* [DIRECTIONS]:
Below is a block of records. Copy every line in it that contains the word "your".

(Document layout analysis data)
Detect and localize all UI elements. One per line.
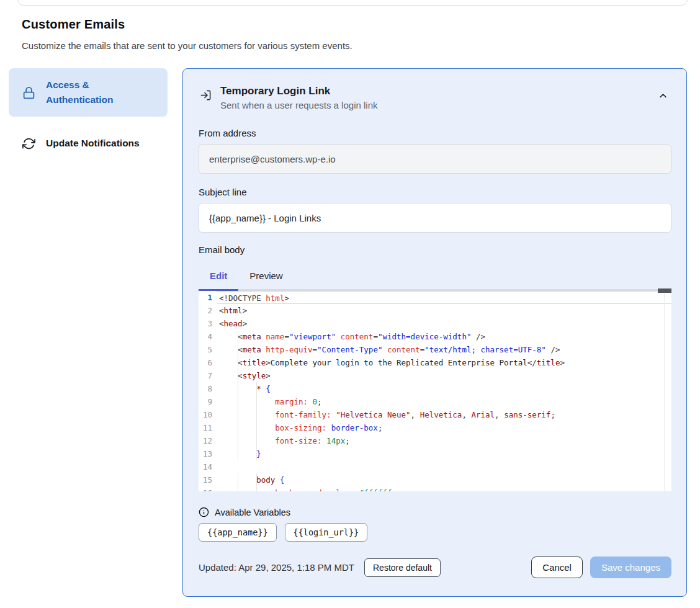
updated-timestamp: Updated: Apr 29, 2025, 1:18 PM MDT [199,562,354,573]
variable-chip[interactable]: {{app_name}} [199,523,277,542]
sidebar: Access & Authentication Update Notificat… [9,68,168,170]
indent-guide [256,486,257,491]
code-line-content: <meta http-equiv="Content-Type" content=… [217,343,671,356]
code-line: 3<head> [199,317,671,330]
code-line: 13 } [199,447,671,460]
indent-guide [238,408,238,421]
indent-guide [256,447,257,460]
tab-preview[interactable]: Preview [238,265,294,291]
log-in-icon [200,89,212,101]
panel-footer: Updated: Apr 29, 2025, 1:18 PM MDT Resto… [199,557,671,578]
code-line-content: background-color: #ffffff; [217,486,671,491]
indent-guide [238,356,238,369]
variable-chip[interactable]: {{login_url}} [285,523,368,542]
indent-guide [256,408,257,421]
code-line-content: <html> [217,304,671,317]
page: Customer Emails Customize the emails tha… [0,0,700,608]
code-line: 14 [199,460,671,473]
indent-guide [238,473,238,486]
indent-guide [256,473,257,486]
code-line: 2<html> [199,304,671,317]
code-line: 6 <title>Complete your login to the Repl… [199,356,671,369]
code-line: 16 background-color: #ffffff; [199,486,671,491]
sidebar-item-update-notifications[interactable]: Update Notifications [9,127,168,159]
page-title: Customer Emails [22,17,125,32]
line-number: 16 [199,486,217,491]
indent-guide [238,486,238,491]
panel-title: Temporary Login Link [220,85,655,97]
editor-scrollbar-track[interactable] [664,291,665,491]
line-number: 4 [199,330,217,343]
code-line: 10 font-family: "Helvetica Neue", Helvet… [199,408,671,421]
code-line: 12 font-size: 14px; [199,434,671,447]
indent-guide [256,395,257,408]
code-line: 9 margin: 0; [199,395,671,408]
code-line-content: <head> [217,317,671,330]
panel-titles: Temporary Login Link Sent when a user re… [220,85,655,110]
indent-guide [256,434,257,447]
code-line: 8 * { [199,382,671,395]
collapse-button[interactable] [655,87,671,106]
editor-lines: 1<!DOCTYPE html>2<html>3<head>4 <meta na… [199,291,671,491]
line-number: 8 [199,382,217,395]
line-number: 11 [199,421,217,434]
save-changes-button[interactable]: Save changes [590,557,671,578]
code-line-content: body { [217,473,671,486]
line-number: 12 [199,434,217,447]
cancel-button[interactable]: Cancel [531,557,583,578]
indent-guide [238,434,238,447]
chevron-up-icon [658,91,668,102]
email-body-tabs: Edit Preview [199,265,671,291]
email-template-panel: Temporary Login Link Sent when a user re… [182,68,687,597]
line-number: 1 [199,291,217,304]
indent-guide [238,382,238,395]
page-subtitle: Customize the emails that are sent to yo… [22,40,352,51]
subject-line-input[interactable] [199,203,671,233]
indent-guide [238,369,238,382]
line-number: 6 [199,356,217,369]
code-line-content: margin: 0; [217,395,671,408]
available-variables-label: Available Variables [215,507,290,517]
sidebar-item-access-authentication[interactable]: Access & Authentication [9,68,168,117]
code-line-content: <!DOCTYPE html> [217,291,671,304]
indent-guide [256,421,257,434]
code-line: 1<!DOCTYPE html> [199,291,671,304]
code-line-content [217,460,671,473]
code-line-content: box-sizing: border-box; [217,421,671,434]
code-editor[interactable]: 1<!DOCTYPE html>2<html>3<head>4 <meta na… [199,291,671,491]
indent-guide [238,343,238,356]
line-number: 3 [199,317,217,330]
code-line-content: font-size: 14px; [217,434,671,447]
code-line-content: * { [217,382,671,395]
code-line: 7 <style> [199,369,671,382]
line-number: 10 [199,408,217,421]
code-line: 5 <meta http-equiv="Content-Type" conten… [199,343,671,356]
code-line-content: <meta name="viewport" content="width=dev… [217,330,671,343]
sidebar-item-label: Update Notifications [46,136,140,151]
indent-guide [238,330,238,343]
sidebar-item-label: Access & Authentication [46,78,159,107]
info-icon [199,507,209,517]
subject-line-label: Subject line [199,187,671,197]
code-line-content: <title>Complete your login to the Replic… [217,356,671,369]
code-editor-wrap: 1<!DOCTYPE html>2<html>3<head>4 <meta na… [199,291,671,491]
tab-edit[interactable]: Edit [199,265,238,291]
previous-card-edge [17,0,688,6]
indent-guide [238,421,238,434]
indent-guide [238,447,238,460]
indent-guide [238,395,238,408]
indent-guide [256,382,257,395]
code-line-content: } [217,447,671,460]
line-number: 14 [199,460,217,473]
panel-header: Temporary Login Link Sent when a user re… [199,85,671,110]
from-address-input[interactable] [199,144,671,174]
panel-subtitle: Sent when a user requests a login link [220,100,655,110]
line-number: 2 [199,304,217,317]
lock-icon [22,86,35,99]
restore-default-button[interactable]: Restore default [364,558,441,577]
code-line-content: <style> [217,369,671,382]
email-body-label: Email body [199,244,671,255]
editor-scrollbar-thumb[interactable] [658,288,671,293]
code-line-content: font-family: "Helvetica Neue", Helvetica… [217,408,671,421]
line-number: 9 [199,395,217,408]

* [ANSWER TO THIS PROBLEM]:
code-line: 6 <title>Complete your login to the Repl… [199,356,671,369]
code-line-content: <title>Complete your login to the Replic… [217,356,671,369]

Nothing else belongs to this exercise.